Monday, October 5, 2009

Time Travel

Last night I dreamed I could travel through time. I guess it's easier than was previously thought. All I needed was a box. Not some special, computerized time travel box. Just a plain old large cardboard box big enough for me to curl up inside.

The first thing I had to do was lay in the box, on my side, pressed down so that no part of me stuck up over the rim of the box. After getting inside, in the curl up, fetal position, I had to close my eyes, and think about the time to which I wanted to go. The trick was in my breathing: while thinking about my destination, I had to also listen to and focus on my breathing, so that nothing existed but my deep breaths and my destination in time. I always knew the moment when I had accomplished a passage from one time to the next, could feel myself being pulled through a space-time portal. There was nothing really uncomfortable about it, just sort of a warm feeling in my brain and a slight pressure in my chest.

I also learned something about time travel, that is, something different from what we are usually told about it. When I traveled through time, there was always only one of me. For instance, in movies and books, the time traveler usually sees are encounters himself in the past or future (sometimes with devastating consequences).
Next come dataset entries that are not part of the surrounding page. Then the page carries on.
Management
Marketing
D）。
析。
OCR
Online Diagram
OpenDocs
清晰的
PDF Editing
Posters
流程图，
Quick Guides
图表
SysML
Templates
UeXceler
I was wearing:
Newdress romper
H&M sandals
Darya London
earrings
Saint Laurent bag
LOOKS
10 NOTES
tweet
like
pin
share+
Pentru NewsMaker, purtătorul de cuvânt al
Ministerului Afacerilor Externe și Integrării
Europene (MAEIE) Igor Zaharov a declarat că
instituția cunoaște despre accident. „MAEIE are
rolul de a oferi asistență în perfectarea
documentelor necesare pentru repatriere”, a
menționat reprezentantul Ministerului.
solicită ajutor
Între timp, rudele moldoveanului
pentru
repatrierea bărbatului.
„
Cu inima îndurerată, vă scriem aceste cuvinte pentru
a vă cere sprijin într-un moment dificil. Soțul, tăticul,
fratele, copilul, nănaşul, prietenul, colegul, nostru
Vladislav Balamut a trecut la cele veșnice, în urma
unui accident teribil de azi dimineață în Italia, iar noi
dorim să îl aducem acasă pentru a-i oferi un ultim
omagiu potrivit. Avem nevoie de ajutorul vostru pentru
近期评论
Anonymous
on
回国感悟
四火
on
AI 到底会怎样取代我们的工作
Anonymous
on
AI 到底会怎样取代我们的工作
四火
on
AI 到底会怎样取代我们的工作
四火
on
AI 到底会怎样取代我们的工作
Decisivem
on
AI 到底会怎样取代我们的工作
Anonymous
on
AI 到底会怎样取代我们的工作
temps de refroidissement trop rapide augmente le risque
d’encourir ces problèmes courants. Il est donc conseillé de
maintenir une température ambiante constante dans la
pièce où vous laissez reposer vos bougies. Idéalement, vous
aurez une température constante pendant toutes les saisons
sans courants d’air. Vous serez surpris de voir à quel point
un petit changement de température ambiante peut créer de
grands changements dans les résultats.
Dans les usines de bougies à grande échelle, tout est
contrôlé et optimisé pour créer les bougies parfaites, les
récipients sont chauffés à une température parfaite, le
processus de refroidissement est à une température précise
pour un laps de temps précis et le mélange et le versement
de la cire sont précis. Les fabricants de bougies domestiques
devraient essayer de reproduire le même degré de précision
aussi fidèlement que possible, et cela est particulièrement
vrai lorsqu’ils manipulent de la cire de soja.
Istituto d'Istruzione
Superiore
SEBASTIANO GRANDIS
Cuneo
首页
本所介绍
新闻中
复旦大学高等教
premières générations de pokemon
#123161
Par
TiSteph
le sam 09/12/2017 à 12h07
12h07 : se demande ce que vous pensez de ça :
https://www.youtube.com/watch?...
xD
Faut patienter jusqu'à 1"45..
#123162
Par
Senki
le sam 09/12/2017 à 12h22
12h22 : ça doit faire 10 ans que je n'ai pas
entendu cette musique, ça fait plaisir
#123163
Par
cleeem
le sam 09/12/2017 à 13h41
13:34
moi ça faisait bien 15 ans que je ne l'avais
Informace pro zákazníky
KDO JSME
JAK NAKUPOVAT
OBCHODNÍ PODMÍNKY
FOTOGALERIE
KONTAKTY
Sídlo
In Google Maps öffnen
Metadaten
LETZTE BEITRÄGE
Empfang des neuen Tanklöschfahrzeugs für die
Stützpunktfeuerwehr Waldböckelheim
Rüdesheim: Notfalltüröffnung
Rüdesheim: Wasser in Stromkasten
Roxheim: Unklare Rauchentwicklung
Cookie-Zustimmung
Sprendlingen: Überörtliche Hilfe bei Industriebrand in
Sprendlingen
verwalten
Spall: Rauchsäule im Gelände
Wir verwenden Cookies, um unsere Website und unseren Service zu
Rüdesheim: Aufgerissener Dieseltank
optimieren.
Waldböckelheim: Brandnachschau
In my method of voyaging through time, my age would always change according to the time in my life to which I traveled. When I traveled into the future, I was older. When I traveled into the past, I was younger. I would be like I was simply reliving a period of time in my life.

The only catch was that, when I traveled to the future and then back to the past, my memory was always erased of everything I'd seen or learned - so I couldn't go back into the past and try to change the future. Only memories of the past remained with me when I traveled to the future, but even those were often sketchy.

I don't know. It might be worth a shot. All I need is a big cardboard box.